Le Lab’Objectif 2017 consacre Octipas
Marie Corbel
Marie Corbel
Objectif organisait, le 2 mars, la 2e édition du Lab'Objectif, mettant en avant l'écosystème des start-ups régionales. Quelque 400 invités avaient répondu présents à l'Espace Dièze, à Montpellier, où la soirée a démarré avec l'intervention de Natacha Quester-Séméon, journaliste, coach numérique, et CEO de l'agence digitale YouARhere.
Consacré à la stratégie digitale à mettre en place pour développer son influence sur le web, son propos abordait un concept en vogue, celui de l'entrepreneur influenceur.
Laurent Damiron, ancien journaliste et aujourd'hui co-dirigeant de Plussh (Montpellier, 34), constate également « la volonté des entreprises d'avoir la mainmise sur leur contenu ». Mais il ajoute que l'adoption d'une telle démarche n'est pas une fin en soi pour une entreprise : elle doit s'accompagner d'une réelle réflexion stratégique.

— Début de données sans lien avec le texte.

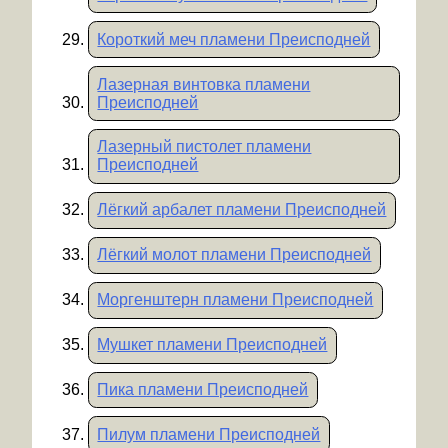
Короткий меч пламени Преисподней
Лазерная винтовка пламени
Преисподней
Лазерный пистолет пламени
Преисподней
Лёгкий арбалет пламени Преисподней
Лёгкий молот пламени Преисподней
Моргенштерн пламени Преисподней
Мушкет пламени Преисподней
Пика пламени Преисподней
Пилум пламени Преисподней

La proximité générée par le média numérique entre l'entreprise et ses clients est précisément un facteur-clef du succès d'une entreprise, selon Benoît Bouffart. Ce dernier, directeur produits et innovation de Voyages-sncf.com, est intervenu en binôme avec Sabine Breton, CEO de Sud Corner, lors d'un exercice baptisé Duos de Choc dans lequel se confrontaient une vision nationale et une vision locale de l'innovation.
L'intérêt porté au client ou aux usagers finaux apparaît également comme un autre critère de réussite dans d'autres secteurs. Pour l'industrie pharmaceutique, c'est une condition sine qua non à l'adoption des innovations par le marché, comme l'affirme Stéphane Licchini, directeur du business développement et des alliances à Medincell (Jacou, 34), à Philippe Bouissou, consultant en industrie pharmaceutique.
Poussée à l'extrême, cette logique aboutit au concept développé par Gaël Langevin dans son projet InMoov et présenté lors d'un Duo avec le professeur Philippe Fraisse, directeur du Groupement de recherche en robotique au CNRS.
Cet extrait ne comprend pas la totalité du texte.